Mais l’affaire Weinstein et celles qui l’ont ­précédée, si elles nous permettent de mesurer le chemin parcouru dans la formulation et la dénonciation de l’inadmissible, nous ­renseignent aussi sur notre grande tolérance à ce même inadmissible. Car au moment où la parole se libère, on découvre que les faits étaient largement connus dans les milieux concernés, et tus. « Les violences contre les femmes ont ceci de particulier ­qu’elles sont ­l’objet d’une formidable connivence historique avec leur déni », explique ­Véronique Nahoum-Grappe.

Pourquoi ce déni, alors même que le consensus social existe pour condamner ces violences, et que le droit est maintenant beaucoup plus favorable aux victimes ? C’est que la ­violence sexuelle vient rarement seule. Elle est le plus souvent enchâssée dans d’autres formes de domination, qui la rendent invisible. « De nombreux travaux historiques et anthro­pologiques ont apporté la preuve que l’appropriation sexuelle est souvent la réalisation ­ultime de la domination économique – dans le contexte colonial, mais aussi dans les usines, les bureaux… »

Plus les positions sont inégalitaires au sein d’une même sphère de pouvoir (entreprise, monde politique, etc.), plus le ­risque d’appropriation sexuelle est grand. Et Hollywood n’a pas fait exception. On ne saurait oublier que Weinstein était un producteur parmi les plus influents, capable de faire et défaire les carrières, et que les actrices étaient de fait inscrites dans un rapport de dépendance.

« Ces évolutions sont toujours réversibles »

Autre mécanisme retors : la violence sexuelle peut à l’inverse être niée au nom même d’une égalisation croissante de la condition des hommes et des femmes. Ainsi, parce que les femmes ont affirmé, dans les années 1970, que leur liberté passait par leur libération sexuelle, l’idée selon laquelle elles font maintenant jeu égal avec les hommes, et ne sauraient donc prétendre au statut de victime, monte en puissance. « Après la vague de l’indignation suscitée par cette affaire, viendra le moment où les rieurs, les libertins, ceux qui ­prétendent défendre une sexualité libre et ­légère nous expliqueront que les femmes qui ont couché avec Weinstein ont, elles aussi, joué de cette liberté sexuelle, et que les féministes s’enferment dans un combat puritain et victimaire », prédit Véronique Nahoum-Grappe.

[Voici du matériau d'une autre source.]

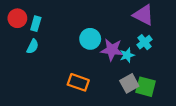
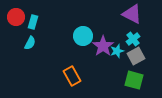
purple star: (112, 50) -> (103, 46), turned 30
orange rectangle: (78, 82) -> (72, 76), turned 42
gray square: (129, 83) -> (136, 56), moved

Il faut donc se garder de penser que les sociétés humaines sont en route vers un avenir où l’éthique de l’égalité et de la non-violence se ­serait imposée. Certes, explique Christine Bard, « il existe une montée de la sensibilité dans le monde sur cette question, portée par les associations comme la Marche mondiale des femmes, les organisations non gouvernementales, les ­institutions internationales, mais aussi par des initiatives féministes via les ­réseaux sociaux, qui mobilisent autrement et rapidement ». Mais « ces évolutions sont toujours réversibles ».

Parce qu’il est une catégorie relative, l’inadmissible est toujours en travail. Pour preuve, si le harcèlement sexuel est devenu un sujet majeur aux Etats-Unis – plusieurs PDG de grandes entreprises ayant dû démissionner à la suite d’accusations de leurs collaboratrices –, Didier Fassin relativise cette évolution « dans la mesure où les révélations sur le sexisme agressif et grossier de Donald Trump, quelques semaines avant l’élection présidentielle, n’ont pas empêché son accession à la plus haute fonction dans son pays ».

Pour cette raison, il invite à penser l’inadmissible « non comme une valeur éthique qui serait déjà là, mais comme un travail politique pour en ­construire, à chaque instant et en chaque lieu, le sens ». C’est à cette construction que la ­société française semble aujourd’hui s’atteler.